The study results will be actively transmitted to both transportation professionals and academics. Presentations will be made at the annual meetings of the Transportation Research Board (TRB) and the Association of Collegiate Schools of Planning (ACSP). The results will be of interest to other meetings on transit planning and survey methodologies, such as the National Transportation Applications Conference and the International Conference on Transport Survey Methods. The National Transit Institute (NTI) will be briefed on our findings to inform their course offerings for transit professionals. A seminar will be given on our project to the Travel Survey Interest Group (TSIG), a working group of public sector transportation planners in Chicago, Illinois. Finally, an article will be prepared for publication in a peer-reviewed journal such as the Journal of Public Transportation (preferred, as it is open-access) or Transportation Research A: Policy and Planning.
Potential Benefits of Project
The study results will be of primary interest to transit agencies, which are now required to survey their passengers at least once every five years, and the transportation and market research consultants who carry out these surveys on behalf of the transit agencies. The results of this research will directly inform the selection of survey mode by quantifying the cost and quality tradeoffs. Furthermore, this work will assist in the design of the chosen survey mode to ensure appropriate response rates and the inclusion of environmental justice populations.

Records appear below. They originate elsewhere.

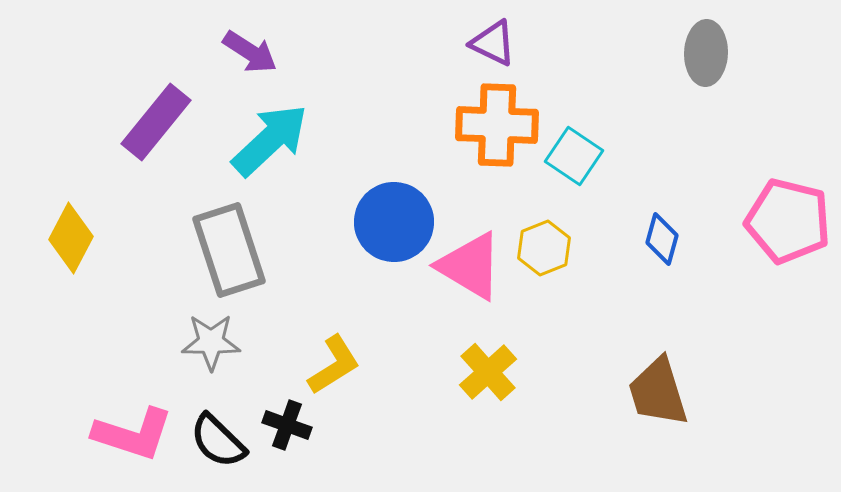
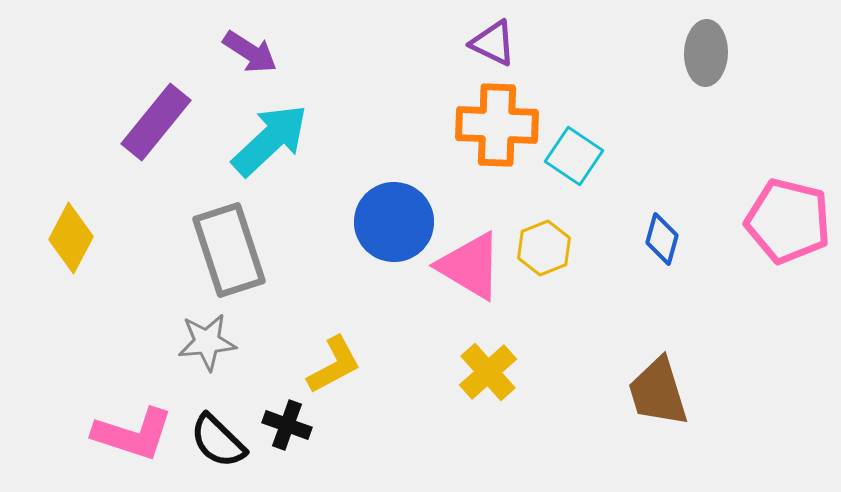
gray star: moved 4 px left; rotated 6 degrees counterclockwise
yellow L-shape: rotated 4 degrees clockwise
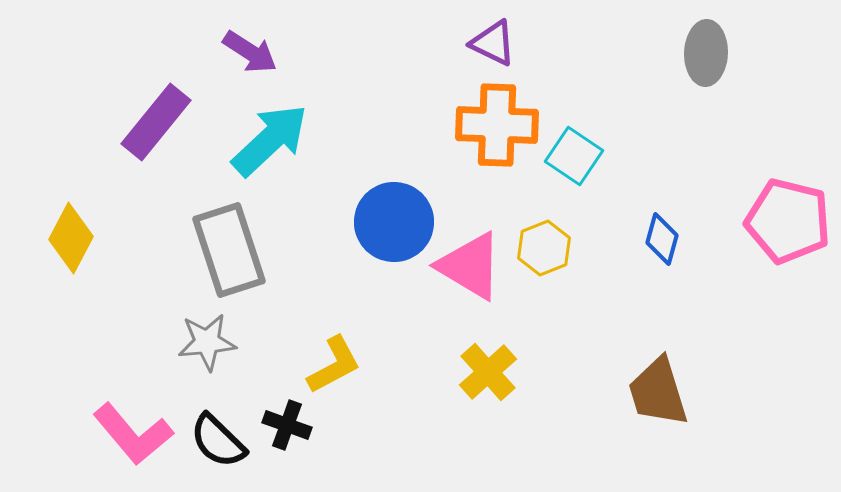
pink L-shape: rotated 32 degrees clockwise
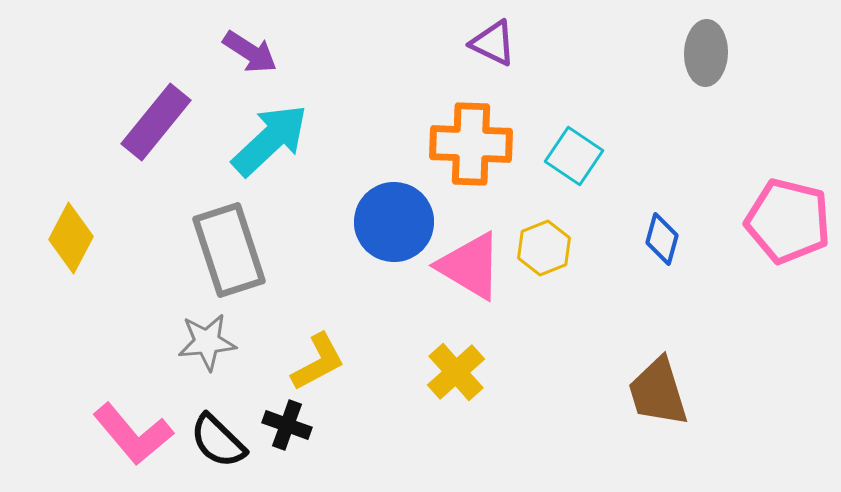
orange cross: moved 26 px left, 19 px down
yellow L-shape: moved 16 px left, 3 px up
yellow cross: moved 32 px left
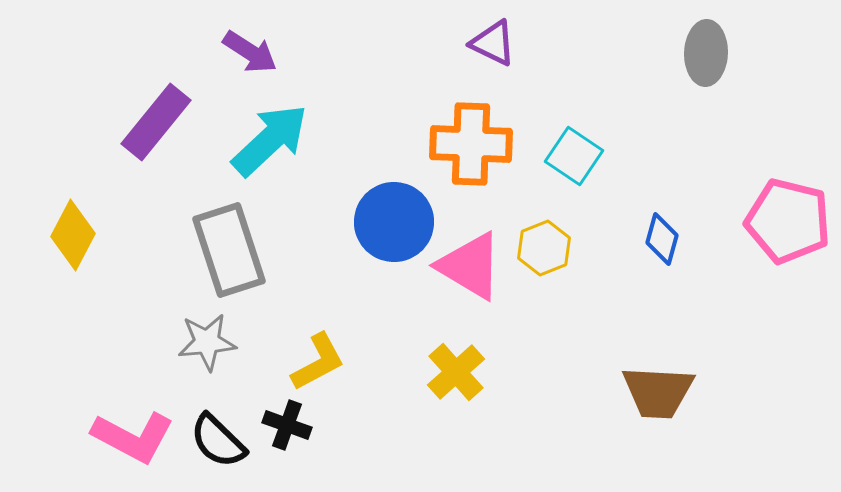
yellow diamond: moved 2 px right, 3 px up
brown trapezoid: rotated 70 degrees counterclockwise
pink L-shape: moved 3 px down; rotated 22 degrees counterclockwise
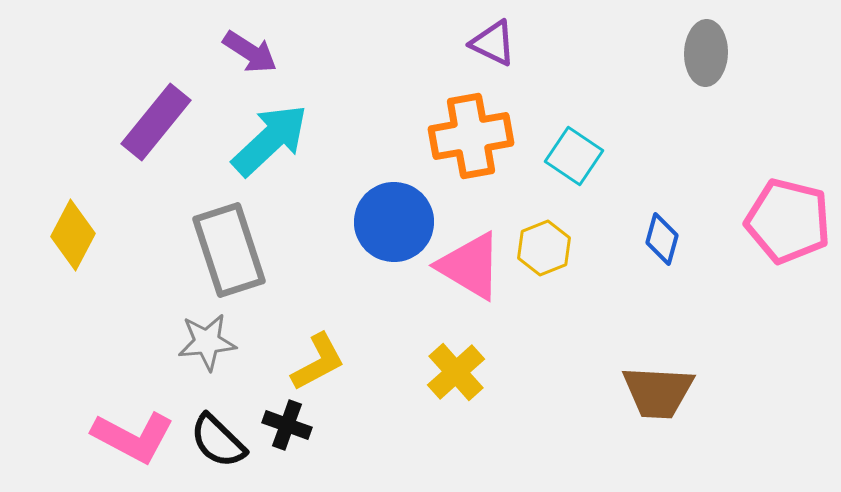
orange cross: moved 8 px up; rotated 12 degrees counterclockwise
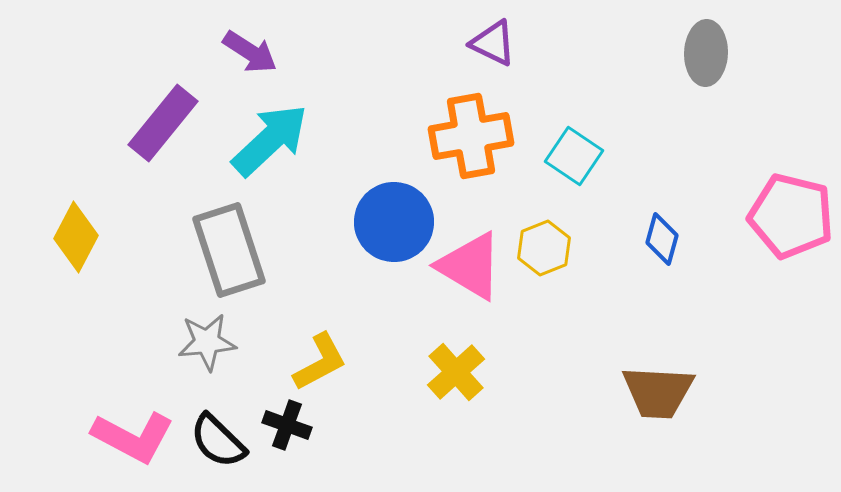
purple rectangle: moved 7 px right, 1 px down
pink pentagon: moved 3 px right, 5 px up
yellow diamond: moved 3 px right, 2 px down
yellow L-shape: moved 2 px right
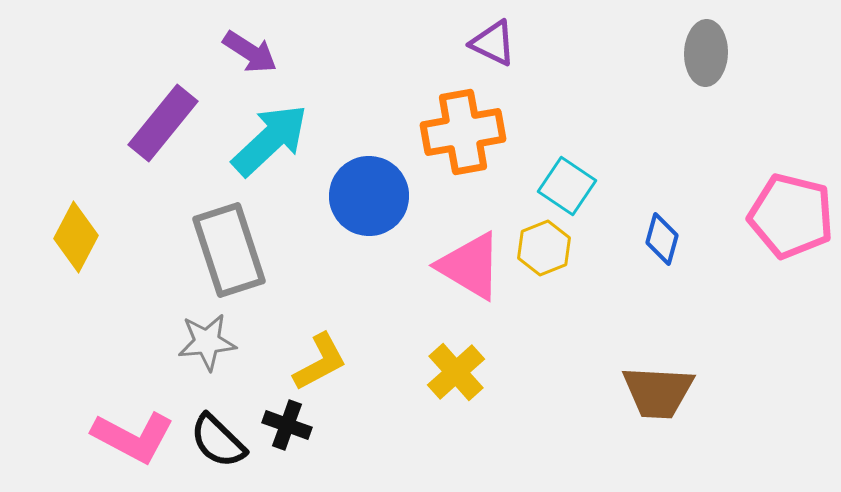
orange cross: moved 8 px left, 4 px up
cyan square: moved 7 px left, 30 px down
blue circle: moved 25 px left, 26 px up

This work will be very useful to transportation planners at municipal and regional agencies, such as metropolitan planning organizations, which undertake travel surveys for the purposes of informing their travel demand models. This work will provide tools for assisting these agencies to be critical consumers of surveys conducted by their partners as well as for informing their own travel survey methodologies. Since these agencies often provide the key funding for transit passenger surveys, it is essential that they are aware of survey mode tradeoffs.
More broadly, this work will expand the understanding of innovative surveying methods. This work will specifically assist in the design of mixed survey modes that incorporate intercept and follow up elements. In addition, this work will be of particular use to those interested in surveying populations, which have historically demonstrated low participation rates in such efforts, including minorities and LEP populations.